BRIEF |
An exact reprint of every record below is required, with the pictures left out.

━━ RECORDS TO PROCESS

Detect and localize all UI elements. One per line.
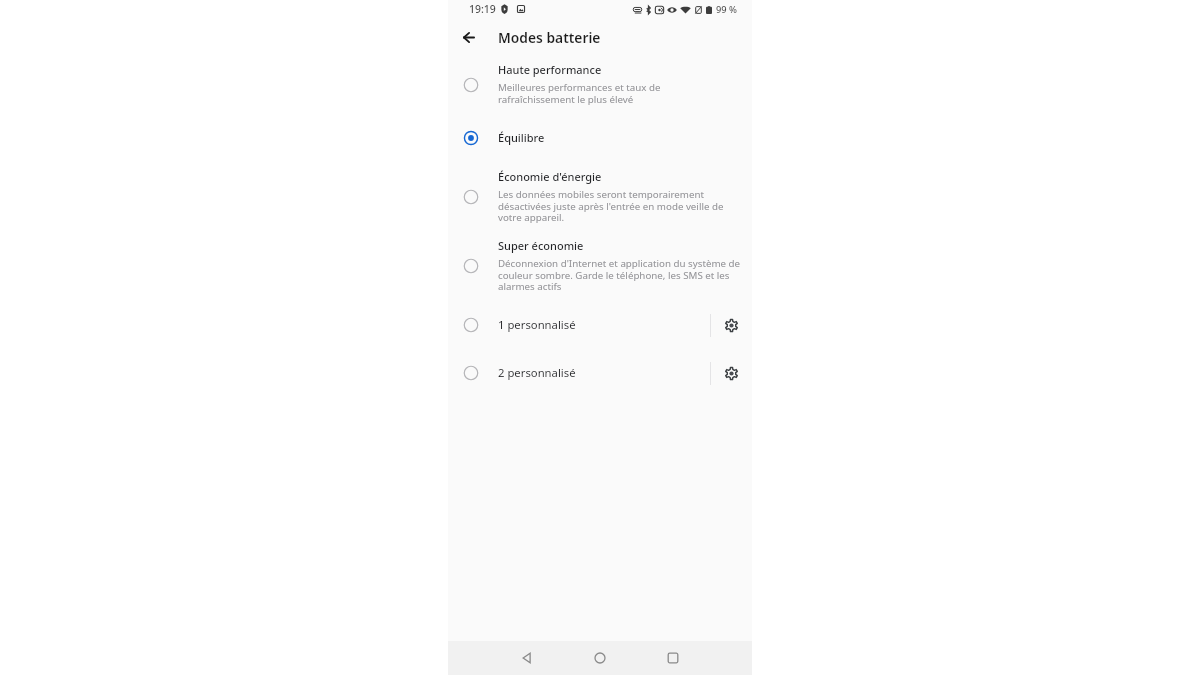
button[interactable]: Équilibre xyxy=(448,109,752,167)
staticText: Modes batterie xyxy=(498,28,601,47)
staticText: Les données mobiles seront temporairemen… xyxy=(498,188,724,224)
button[interactable]: Back xyxy=(510,641,544,675)
staticText: Équilibre xyxy=(498,130,545,145)
staticText: Super économie xyxy=(498,238,584,253)
staticText: Meilleures performances et taux de rafra… xyxy=(498,81,661,106)
staticText: 19:19 xyxy=(469,2,496,16)
staticText: 2 personnalisé xyxy=(498,365,576,380)
button[interactable]: Économie d'énergie xyxy=(448,168,752,226)
button[interactable]: 2 personnalisé xyxy=(448,351,710,395)
button[interactable]: Back xyxy=(456,24,482,50)
button[interactable]: Settings xyxy=(711,303,752,347)
button[interactable]: 1 personnalisé xyxy=(448,303,710,347)
button[interactable]: Recents xyxy=(656,641,690,675)
button[interactable]: Haute performance xyxy=(448,56,752,114)
button[interactable]: Super économie xyxy=(448,237,752,295)
staticText: 99 % xyxy=(716,3,737,16)
button[interactable]: Home xyxy=(583,641,617,675)
staticText: Économie d'énergie xyxy=(498,169,602,184)
staticText: 1 personnalisé xyxy=(498,317,576,332)
button[interactable]: Settings xyxy=(711,351,752,395)
staticText: Haute performance xyxy=(498,62,602,77)
staticText: Déconnexion d'Internet et application du… xyxy=(498,257,741,293)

━━━━

ANSWER FOR THE TASK |
Detect and localize all UI elements. One per line.
button[interactable]: Équilibre xyxy=(448,109,752,167)
staticText: Modes batterie xyxy=(498,28,601,47)
staticText: Les données mobiles seront temporairemen… xyxy=(498,188,724,224)
button[interactable]: Back xyxy=(510,641,544,675)
staticText: Équilibre xyxy=(498,130,545,145)
staticText: Super économie xyxy=(498,238,584,253)
staticText: Meilleures performances et taux de rafra… xyxy=(498,81,661,106)
staticText: 19:19 xyxy=(469,2,496,16)
staticText: 2 personnalisé xyxy=(498,365,576,380)
button[interactable]: Économie d'énergie xyxy=(448,168,752,226)
button[interactable]: 2 personnalisé xyxy=(448,351,710,395)
button[interactable]: Back xyxy=(456,24,482,50)
button[interactable]: Settings xyxy=(711,303,752,347)
button[interactable]: 1 personnalisé xyxy=(448,303,710,347)
button[interactable]: Recents xyxy=(656,641,690,675)
button[interactable]: Haute performance xyxy=(448,56,752,114)
button[interactable]: Super économie xyxy=(448,237,752,295)
staticText: 99 % xyxy=(716,3,737,16)
button[interactable]: Home xyxy=(583,641,617,675)
staticText: Économie d'énergie xyxy=(498,169,602,184)
staticText: 1 personnalisé xyxy=(498,317,576,332)
button[interactable]: Settings xyxy=(711,351,752,395)
staticText: Haute performance xyxy=(498,62,602,77)
staticText: Déconnexion d'Internet et application du… xyxy=(498,257,741,293)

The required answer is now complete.